Please print out the entries below unchanged and skip the images.

*** Opening of Input data ***

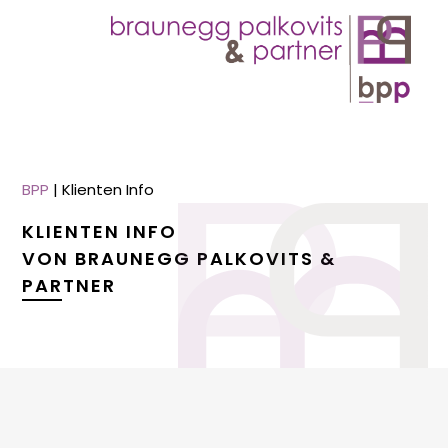
BPP
|
Klienten Info
KLIENTEN INFO
VON BRAUNEGG PALKOVITS &
PARTNER
menu
menu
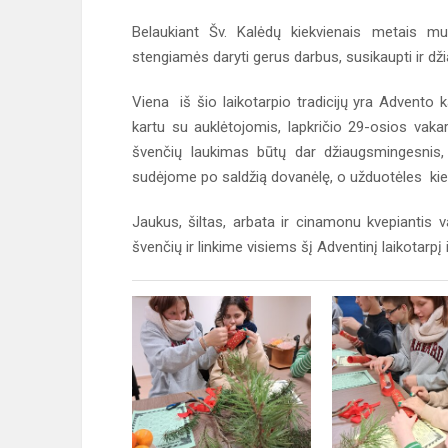
Belaukiant Šv. Kalėdų kiekvienais metais mus
stengiamės daryti gerus darbus, susikaupti ir dž
Viena iš šio laikotarpio tradicijų yra Advento 
kartu su auklėtojomis, lapkričio 29-osios vak
švenčių laukimas būtų dar džiaugsmingesnis, 
sudėjome po saldžią dovanėlę, o užduotėles kiek
Jaukus, šiltas, arbata ir cinamonu kvepiantis 
švenčių ir linkime visiems šį Adventinį laikotarpį 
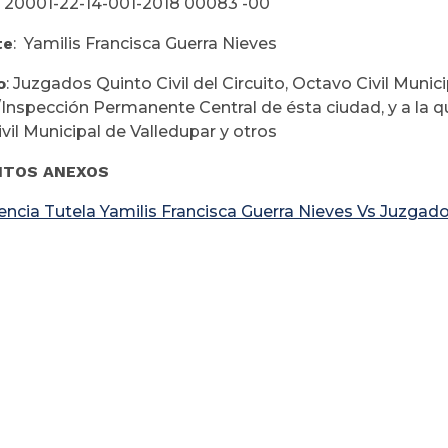
: 20001-22-14-001-2018 00083 -00
te
: Yamilis Francisca Guerra Nieves
o
: Juzgados Quinto Civil del Circuito, Octavo Civil Munic
Inspección Permanente Central de ésta ciudad, y a la q
vil Municipal de Valledupar y otros
TOS ANEXOS
encia Tutela Yamilis Francisca Guerra Nieves Vs Juzgado 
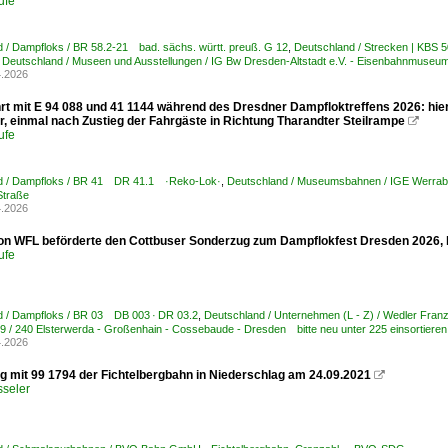
ufe
 / Dampfloks / BR 58.2-21 bad. sächs. württ. preuß. G 12
,
Deutschland / Strecken | KBS
,
Deutschland / Museen und Ausstellungen / IG Bw Dresden-Altstadt e.V. - Eisenbahnmuseu
4.2026
rt mit E 94 088 und 41 1144 während des Dresdner Dampfloktreffens 2026: hier
r, einmal nach Zustieg der Fahrgäste in Richtung Tharandter Steilrampe

ufe
d / Dampfloks / BR 41 DR 41.1 ·Reko-Lok·
,
Deutschland / Museumsbahnen / IGE Werra
Straße
4.2026
on WFL beförderte den Cottbuser Sonderzug zum Dampflokfest Dresden 2026, h
ufe
d / Dampfloks / BR 03 DB 003 · DR 03.2
,
Deutschland / Unternehmen (L - Z) / Wedler Fr
 / 240 Elsterwerda - Großenhain - Cossebaude - Dresden bitte neu unter 225 einsortieren
4.2026
 mit 99 1794 der Fichtelbergbahn in Niederschlag am 24.09.2021

sseler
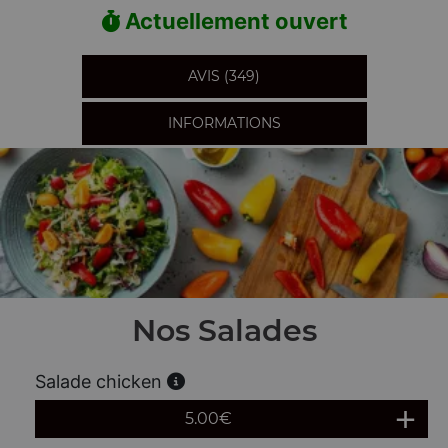
Actuellement ouvert
AVIS (349)
INFORMATIONS
Nos Salades
Salade chicken
5.00
€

*** Close of Input data ***

-- Answer space --
BPP
|
Klienten Info
KLIENTEN INFO
VON BRAUNEGG PALKOVITS &
PARTNER
menu
menu
Belaukiant Šv. Kalėdų kiekvienais metais mus
stengiamės daryti gerus darbus, susikaupti ir dž
Viena iš šio laikotarpio tradicijų yra Advento 
kartu su auklėtojomis, lapkričio 29-osios vak
švenčių laukimas būtų dar džiaugsmingesnis, 
sudėjome po saldžią dovanėlę, o užduotėles kiek
Jaukus, šiltas, arbata ir cinamonu kvepiantis 
švenčių ir linkime visiems šį Adventinį laikotarpį 
: 20001-22-14-001-2018 00083 -00
te
: Yamilis Francisca Guerra Nieves
o
: Juzgados Quinto Civil del Circuito, Octavo Civil Munic
Inspección Permanente Central de ésta ciudad, y a la q
vil Municipal de Valledupar y otros
TOS ANEXOS
encia Tutela Yamilis Francisca Guerra Nieves Vs Juzgado 
ufe
 / Dampfloks / BR 58.2-21 bad. sächs. württ. preuß. G 12
,
Deutschland / Strecken | KBS
,
Deutschland / Museen und Ausstellungen / IG Bw Dresden-Altstadt e.V. - Eisenbahnmuseu
4.2026
rt mit E 94 088 und 41 1144 während des Dresdner Dampfloktreffens 2026: hier
r, einmal nach Zustieg der Fahrgäste in Richtung Tharandter Steilrampe

ufe
d / Dampfloks / BR 41 DR 41.1 ·Reko-Lok·
,
Deutschland / Museumsbahnen / IGE Werra
Straße
4.2026
on WFL beförderte den Cottbuser Sonderzug zum Dampflokfest Dresden 2026, h
ufe
d / Dampfloks / BR 03 DB 003 · DR 03.2
,
Deutschland / Unternehmen (L - Z) / Wedler Fr
 / 240 Elsterwerda - Großenhain - Cossebaude - Dresden bitte neu unter 225 einsortieren
4.2026
 mit 99 1794 der Fichtelbergbahn in Niederschlag am 24.09.2021

sseler
Actuellement ouvert
AVIS (349)
INFORMATIONS
Nos Salades
Salade chicken
5.00
€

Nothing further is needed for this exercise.